Given a typical webserver log file that contains a mixture of absolute URLs, relative URLs, human requests and bots (some sample lines):
112.77.167.177 - - [01/Apr/2016:22:40:09 +1100] "GET /bad-credit-loans/abc/ HTTP/1.1" 200 7532 "-" "Mozilla/5.0 (compatible; bingbot/2.0; +http://www.bing.com/bingbot.htm)"
189.181.124.177 - - [31/Mar/2016:23:10:47 +1100] "GET /build/assets/css/styles-1a879e1b.css HTTP/1.1" 200 31654 "https://www.abc.com.au/customer-reviews/" "Mozilla/5.0 (iPhone; CPU iPhone OS 9_2_1 like Mac OS X) AppleWebKit/601.1.46 (KHTML, like Gecko) Version/9.0 Mobile/13D15 Safari/601.1"
110.76.15.146 - - [01/Apr/2016:00:25:09 +1100] "GET http://www.abc.com.au/car-loans/low-doc-car-loans/ HTTP/1.1" 301 528 "-" "Mozilla/5.0 (compatible; Baiduspider/2.0; +http://www.baidu.com/search/spider.html)"

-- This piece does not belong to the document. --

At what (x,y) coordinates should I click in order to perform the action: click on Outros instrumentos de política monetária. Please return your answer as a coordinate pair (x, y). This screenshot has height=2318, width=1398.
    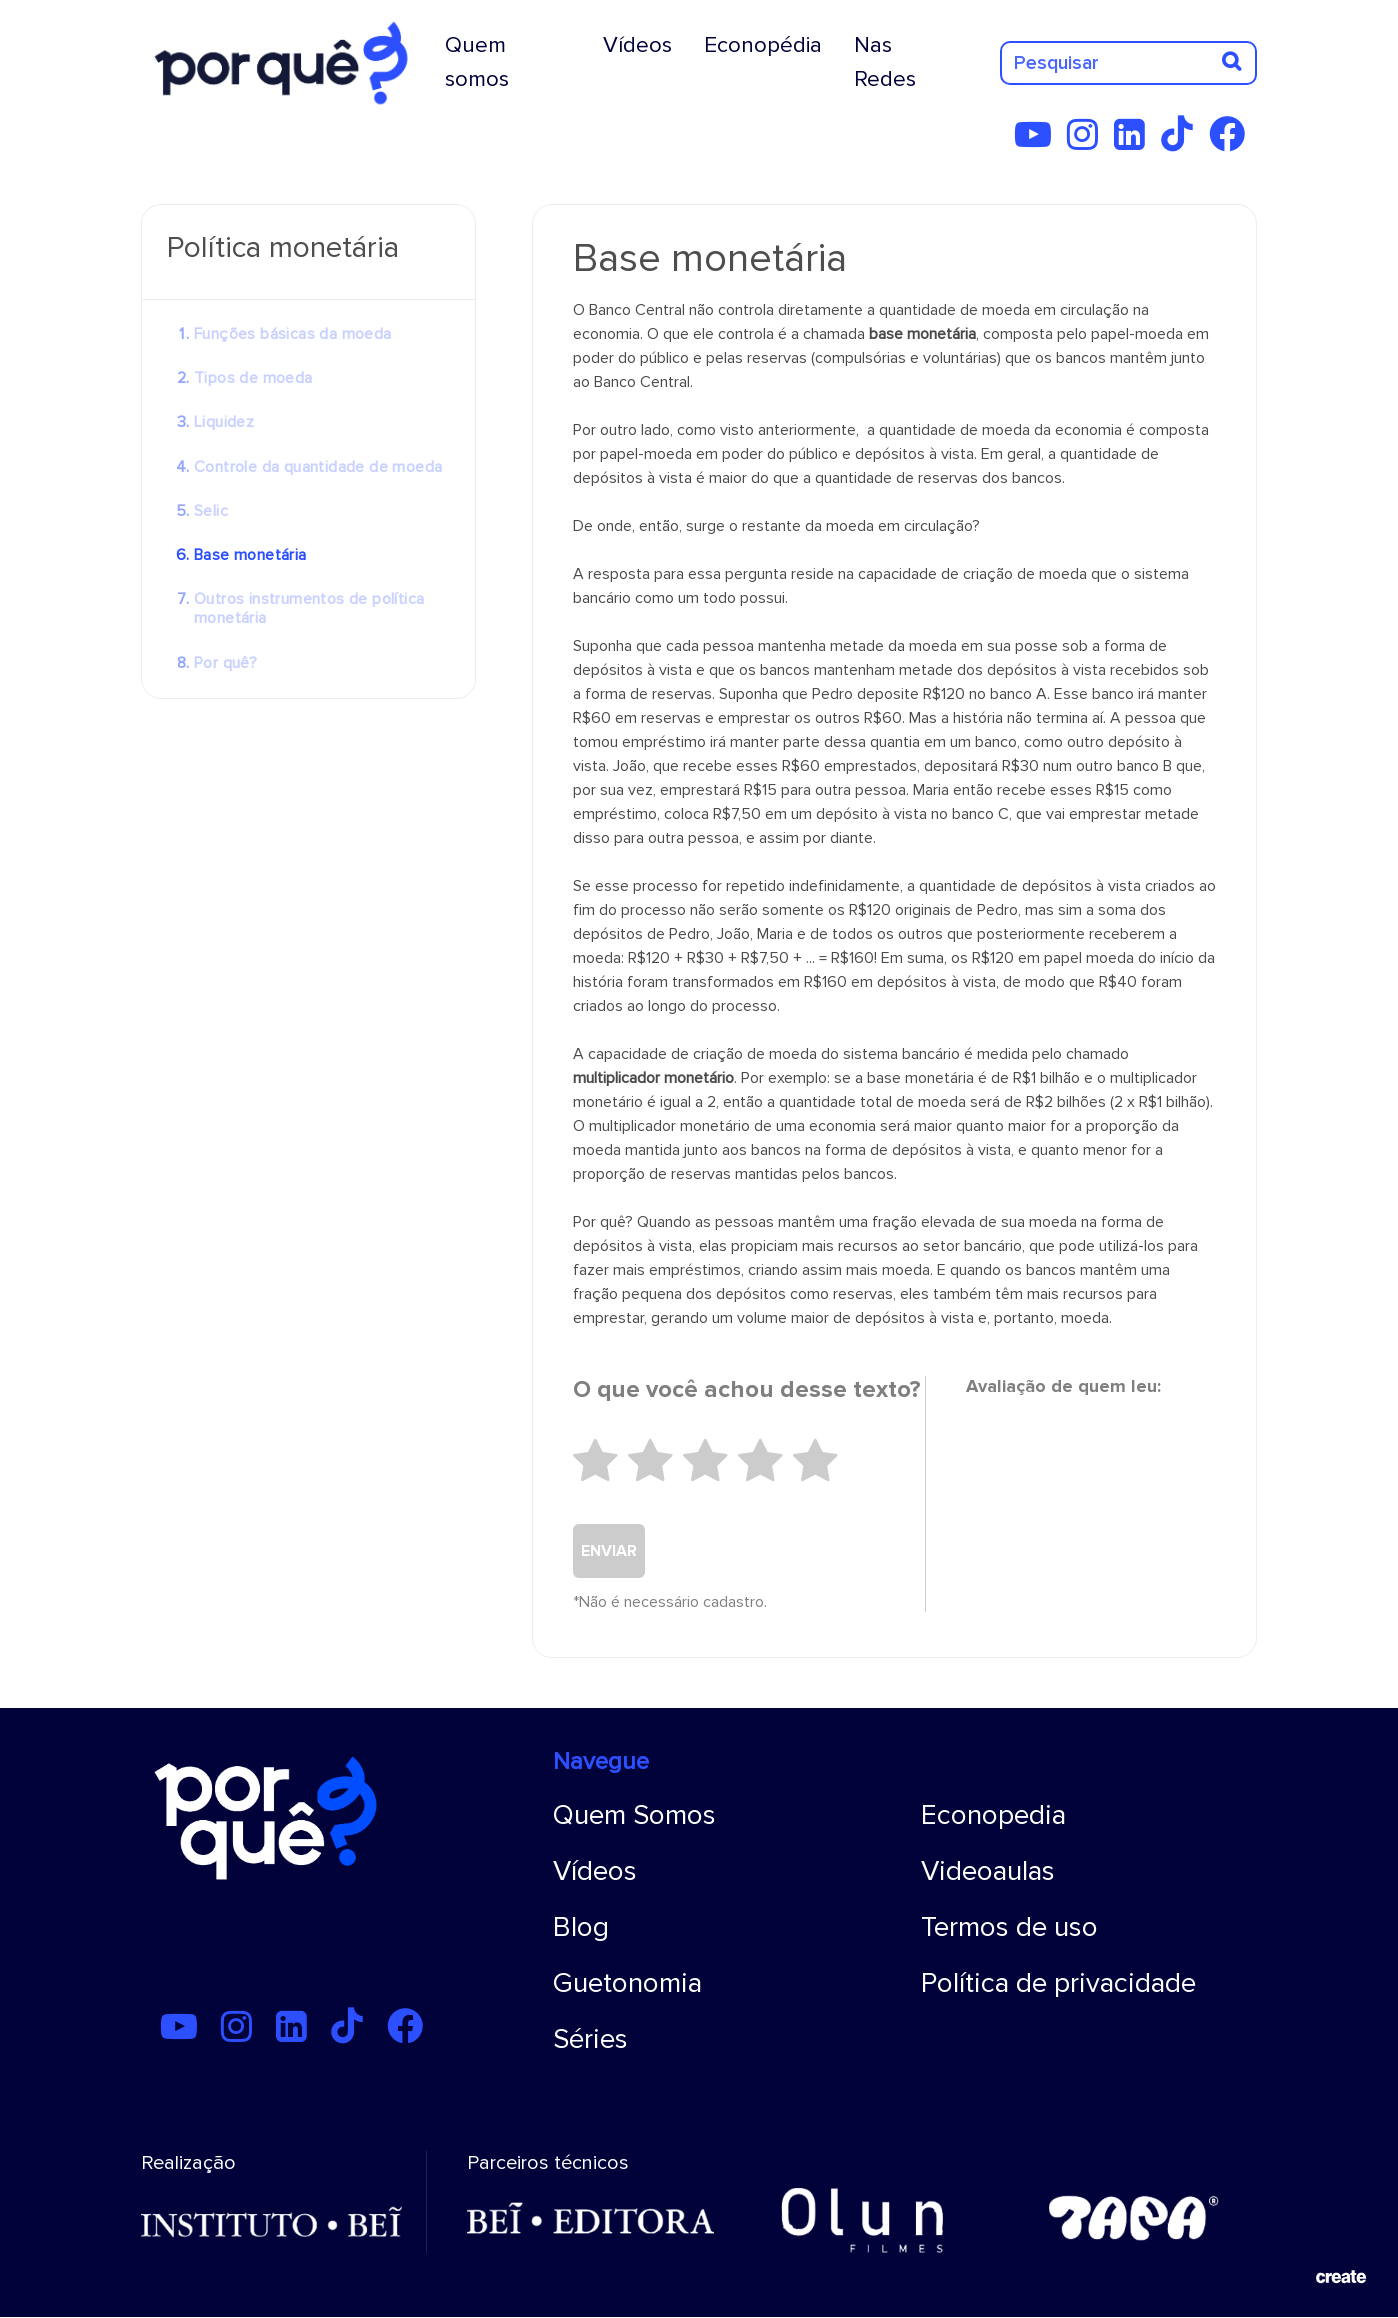
    Looking at the image, I should click on (309, 608).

I'm looking to list all the URI's requested with status code (200, 302 etc.) and total count of requests i.e.
http://www.abc.com.au 301 3,900
/bad-credit-loans/abc/ 200 123
/bad-credit-loans/abc/ 302 7
Were it not for the presence of the varying IP addresses, timestamps, referring URLs, and user agents, I would be able to combine uniq
and sort
in the standard fashion. Or if I knew all the URLs in advance, I could simply loop over each URL-status code combo with grep
in its simplest form.
How do we disregard the varying items (user agents, timestamps etc.) and extract just the URLs and their frequency of status code?
You should just recognize taht the interesting parts are always on constant filed positions (with respect to space separated fields).
URL is at position 7 and status code is at position 9.
The rest is trivial. You may e.g. use:
awk '{sum[$7 " " $9]++;tot++;} END { for (i in sum) { printf "%s %d\n", i, sum[i];} printf "TOTAL %d\n", tot;}' LOGFILES
And then sort using sort the result if you need the outpout sorted.